[Stored data entries]
Content starts

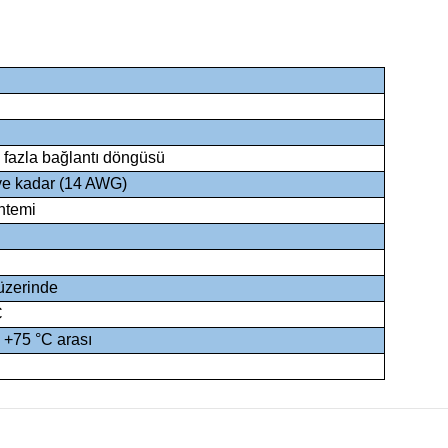
 fazla bağlantı döngüsü
ye kadar (14 AWG)
ntemi
üzerinde
C
e +75 °C arası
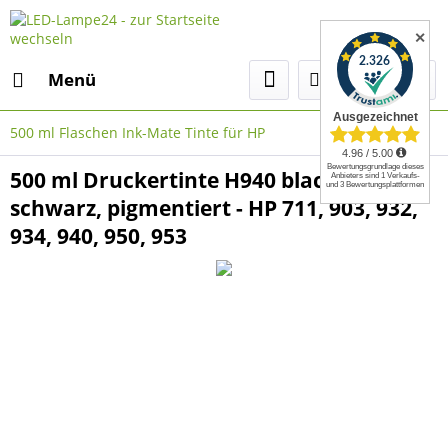
✕
Menü
500 ml Flaschen Ink-Mate Tinte für HP
500 ml Druckertinte H940 black,
schwarz, pigmentiert - HP 711, 903, 932,
934, 940, 950, 953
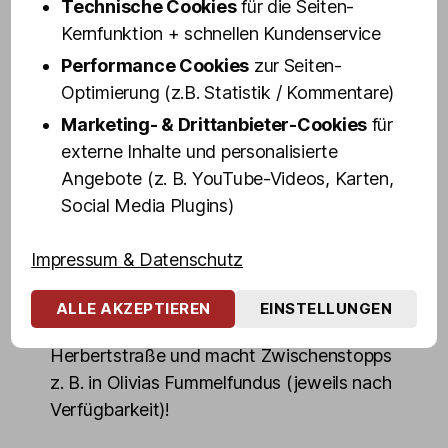
Technische Cookies
für die Seiten-
Museums. Fanny kennt sich nicht
Kernfunktion + schnellen Kundenservice
nur bestens hinter den funkelnden Kulissen
Performance Cookies
zur Seiten-
des Amüsierbetriebs im »Schmidt Theater«
Optimierung (z.B. Statistik / Kommentare)
bzw. »Schmidts TIVOLI« aus, sondern
kann auch auf den verschlungenen Pfaden
Marketing- & Drittanbieter-Cookies
für
des Rotlicht-Dschungels bestehen.
externe Inhalte und personalisierte
Angebote (z. B. YouTube-Videos, Karten,
In rund 100 Minuten geht's mit unserer
Social Media Plugins)
Kult-Kiez-Expertin über die Reeperbahn
und durch Seitenstraßen in die Große
Impressum & Datenschutz
Freiheit. Dabei streift die Kieztour die
wichtigsten Stationen wie den
ALLE AKZEPTIEREN
EINSTELLUNGEN
Spielbudenplatz, die Davidwache, die
Herbertstraße und macht Zwischenstopps
z. B. in Olivias Fummelfundus (jeweils nach
Verfügbarkeit)!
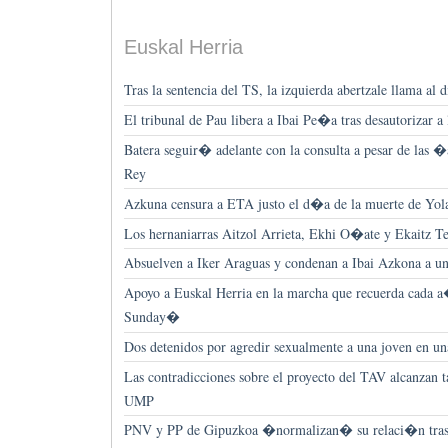
Euskal Herria
Tras la sentencia del TS, la izquierda abertzale llama al
El tribunal de Pau libera a Ibai Pe�a tras desautorizar a
Batera seguir� adelante con la consulta a pesar de las
Rey
Azkuna censura a ETA justo el d�a de la muerte de Yo
Los hernaniarras Aitzol Arrieta, Ekhi O�ate y Ekaitz Tel
Absuelven a Iker Araguas y condenan a Ibai Azkona a un
Apoyo a Euskal Herria en la marcha que recuerda cada
Sunday�
Dos detenidos por agredir sexualmente a una joven en u
Las contradicciones sobre el proyecto del TAV alcanzan t
UMP
PNV y PP de Gipuzkoa �normalizan� su relaci�n tr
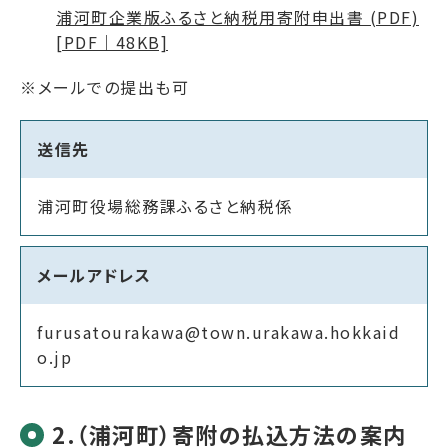
浦河町企業版ふるさと納税用寄附申出書 (PDF)
[PDF｜48KB]
※メールでの提出も可
送信先
浦河町役場総務課ふるさと納税係
メールアドレス
furusatourakawa@town.urakawa.hokkaid
o.jp
2.（浦河町）寄附の払込方法の案内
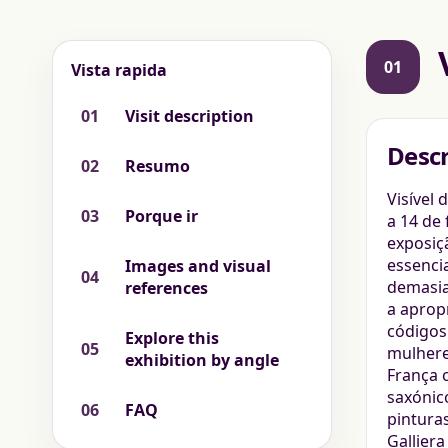
01
Vista rapida
01
Visit description
Descr
02
Resumo
Visível
03
Porque ir
a 14 de 
exposiç
essenci
Images and visual
04
demasia
references
a aprop
códigos
Explore this
05
mulhere
exhibition by angle
França 
saxónico
06
FAQ
pinturas
Gallier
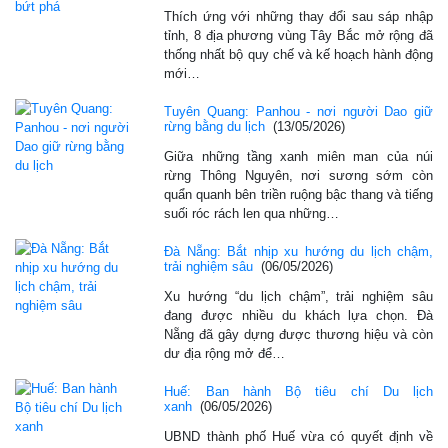
Thích ứng với những thay đổi sau sáp nhập
tỉnh, 8 địa phương vùng Tây Bắc mở rộng đã
thống nhất bộ quy chế và kế hoạch hành động
mới…
Tuyên Quang: Panhou - nơi người Dao giữ
rừng bằng du lịch
(13/05/2026)
Giữa những tầng xanh miên man của núi
rừng Thông Nguyên, nơi sương sớm còn
quẩn quanh bên triền ruộng bậc thang và tiếng
suối róc rách len qua những…
Đà Nẵng: Bắt nhịp xu hướng du lịch chậm,
trải nghiệm sâu
(06/05/2026)
Xu hướng “du lịch chậm”, trải nghiệm sâu
đang được nhiều du khách lựa chọn. Đà
Nẵng đã gây dựng được thương hiệu và còn
dư địa rộng mở để…
Huế: Ban hành Bộ tiêu chí Du lịch
xanh
(06/05/2026)
UBND thành phố Huế vừa có quyết định về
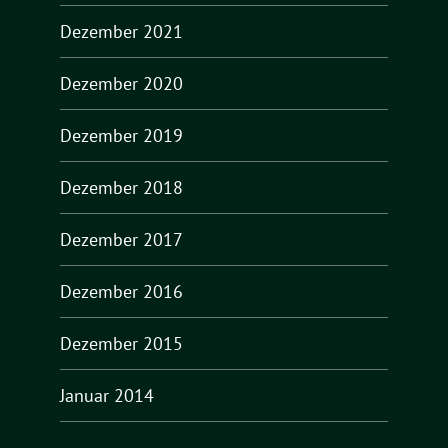
Dezember 2021
Dezember 2020
Dezember 2019
Dezember 2018
Dezember 2017
Dezember 2016
Dezember 2015
Januar 2014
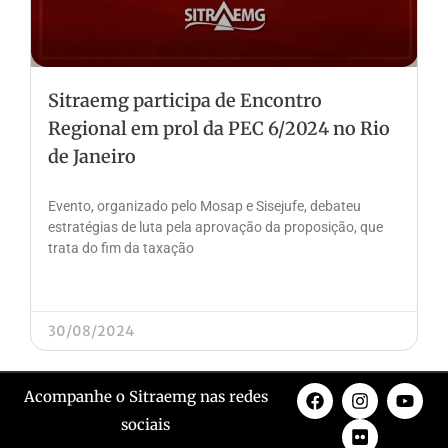
Sitraemg participa de Encontro
Regional em prol da PEC 6/2024 no Rio
de Janeiro
Evento, organizado pelo Mosap e Sisejufe, debateu
estratégias de luta pela aprovação da proposição, que
trata do fim da taxação
30/08/2024
Acompanhe o Sitraemg nas redes
sociais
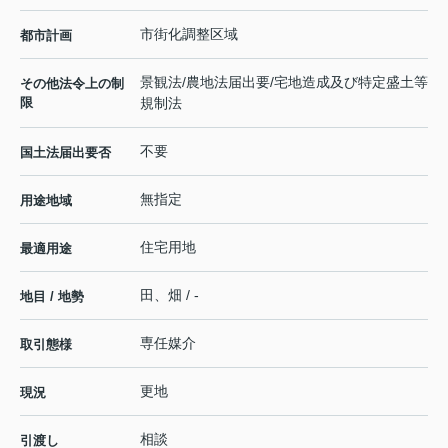
市街化調整区域
都市計画
景観法/農地法届出要/宅地造成及び特定盛土等
その他法令上の制
限
規制法
不要
国土法届出要否
無指定
用途地域
住宅用地
最適用途
田、畑 / -
地目 / 地勢
専任媒介
取引態様
更地
現況
相談
引渡し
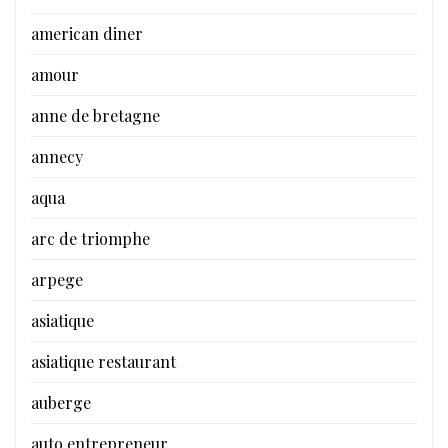
american diner
amour
anne de bretagne
annecy
aqua
arc de triomphe
arpege
asiatique
asiatique restaurant
auberge
auto entrepreneur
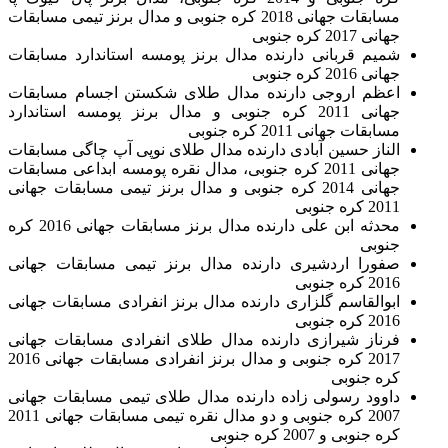
مسابقات جهانی 2018 کره جنوبی و مدال برنز تیمی مسابقات
جهانی 2017 کره جنوبی
شمیم قربانی دارنده مدال برنز پومسه استاندارد مسابقات
جهانی 2016 کره جنوبی
اعظم اروجی دارنده مدال طلای شکستن اجسام مسابقات
جهانی 2011 کره جنوبی و مدال برنز پومسه استاندارد
مسابقات جهانی 2011 کره جنوبی
الناز حسین آبادی دارنده مدال طلای نوپی آپ چاگی مسابقات
جهانی 2011 کره جنوبی، مدال نقره پومسه ابداعی مسابقات
جهانی 2014 کره جنوبی و مدال برنز تیمی مسابقات جهانی
2011 کره جنوبی
محدثه ابن علی دارنده مدال برنز مسابقات جهانی 2016 کره
جنوبی
صفورا اردشیری دارنده مدال برنز تیمی مسابقات جهانی
2016 کره جنوبی
ابوالقاسم گلزاری دارنده مدال برنز انفرادی مسابقات جهانی
2016 کره جنوبی
فرناز شیرازی دارنده مدال طلای انفرادی مسابقات جهانی
2017 کره جنوبی و مدال برنز انفرادی مسابقات جهانی 2016
کره جنوبی
داوود رسولی زاده دارنده مدال طلای تیمی مسابقات جهانی
2007 کره جنوبی و دو مدال نقره تیمی مسابقات جهانی 2011
کره جنوبی و 2007 کره جنوبی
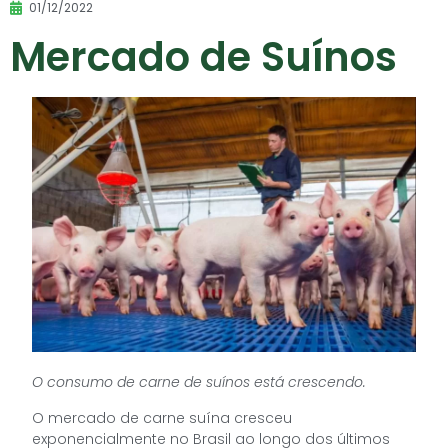
01/12/2022
Mercado de Suínos
O consumo de carne de suínos está crescendo.
O mercado de carne suína cresceu
exponencialmente no Brasil ao longo dos últimos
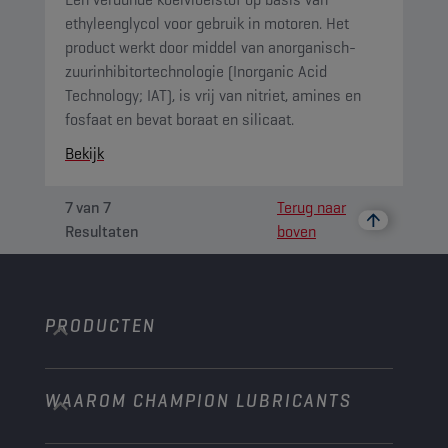
ethyleenglycol voor gebruik in motoren. Het
product werkt door middel van anorganisch-
zuurinhibitortechnologie (Inorganic Acid
Technology; IAT), is vrij van nitriet, amines en
fosfaat en bevat boraat en silicaat.
Bekijk
7
van
7
Terug naar
Resultaten
boven
PRODUCTEN
WAAROM CHAMPION LUBRICANTS
Personenwagens
Bussen & Vrachtwagens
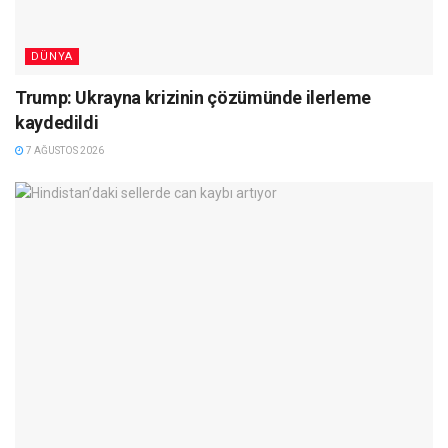
DÜNYA
Trump: Ukrayna krizinin çözümünde ilerleme
kaydedildi
7 AĞUSTOS 2026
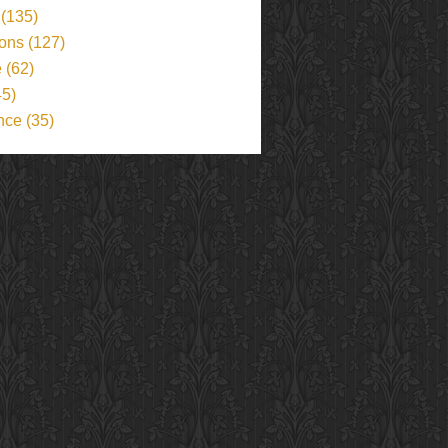
(135)
ions
(127)
e
(62)
5)
nce
(35)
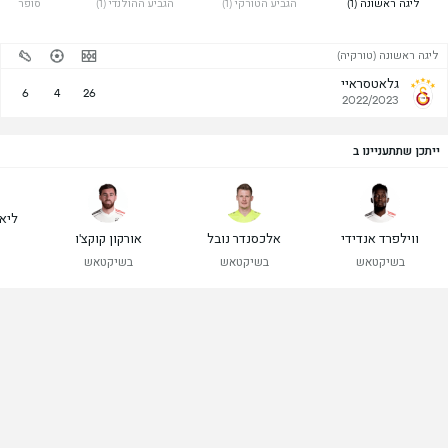
 ליגה ראשונה (1) 
 הגביע הטורקי (1) 
 הגביע ההולנדי (1) 
 סופר קאפ (1
ליגה ראשונה (טורקיה)
גלאטסראיי
6
4
26
2022/2023
ייתכן שתתעניינו ב
ליא
ווילפרד אנדידי
אלכסנדר נובל
אורקון קוקצ'ו
בשיקטאש
בשיקטאש
בשיקטאש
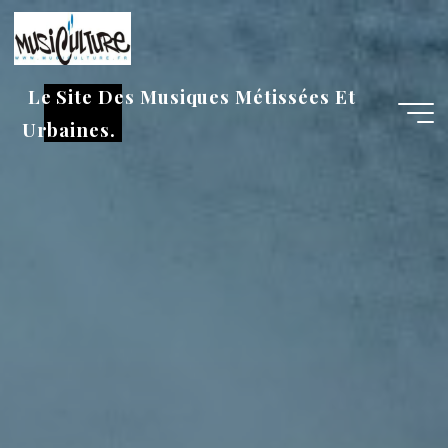
Aller
au
contenu
Le Site Des Musiques Métissées Et
Urbaines.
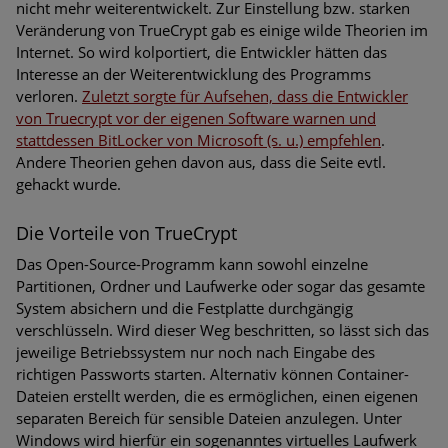
nicht mehr weiterentwickelt. Zur Einstellung bzw. starken
Veränderung von TrueCrypt gab es einige wilde Theorien im
Internet. So wird kolportiert, die Entwickler hätten das
Interesse an der Weiterentwicklung des Programms
verloren.
Zuletzt sorgte für Aufsehen, dass die Entwickler
von Truecrypt vor der eigenen Software warnen und
stattdessen BitLocker von Microsoft (s. u.) empfehlen
.
Andere Theorien gehen davon aus, dass die Seite evtl.
gehackt wurde.
Die Vorteile von TrueCrypt
Das Open-Source-Programm kann sowohl einzelne
Partitionen, Ordner und Laufwerke oder sogar das gesamte
System absichern und die Festplatte durchgängig
verschlüsseln. Wird dieser Weg beschritten, so lässt sich das
jeweilige Betriebssystem nur noch nach Eingabe des
richtigen Passworts starten. Alternativ können Container-
Dateien erstellt werden, die es ermöglichen, einen eigenen
separaten Bereich für sensible Dateien anzulegen. Unter
Windows wird hierfür ein sogenanntes virtuelles Laufwerk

Content ends

◆ Activity
Each line in the data where the string "rừng" occurs should be identified and copied.

◆ Task response
rừng bằng du lịch
rừng Thông Nguyên, nơi sương sớm còn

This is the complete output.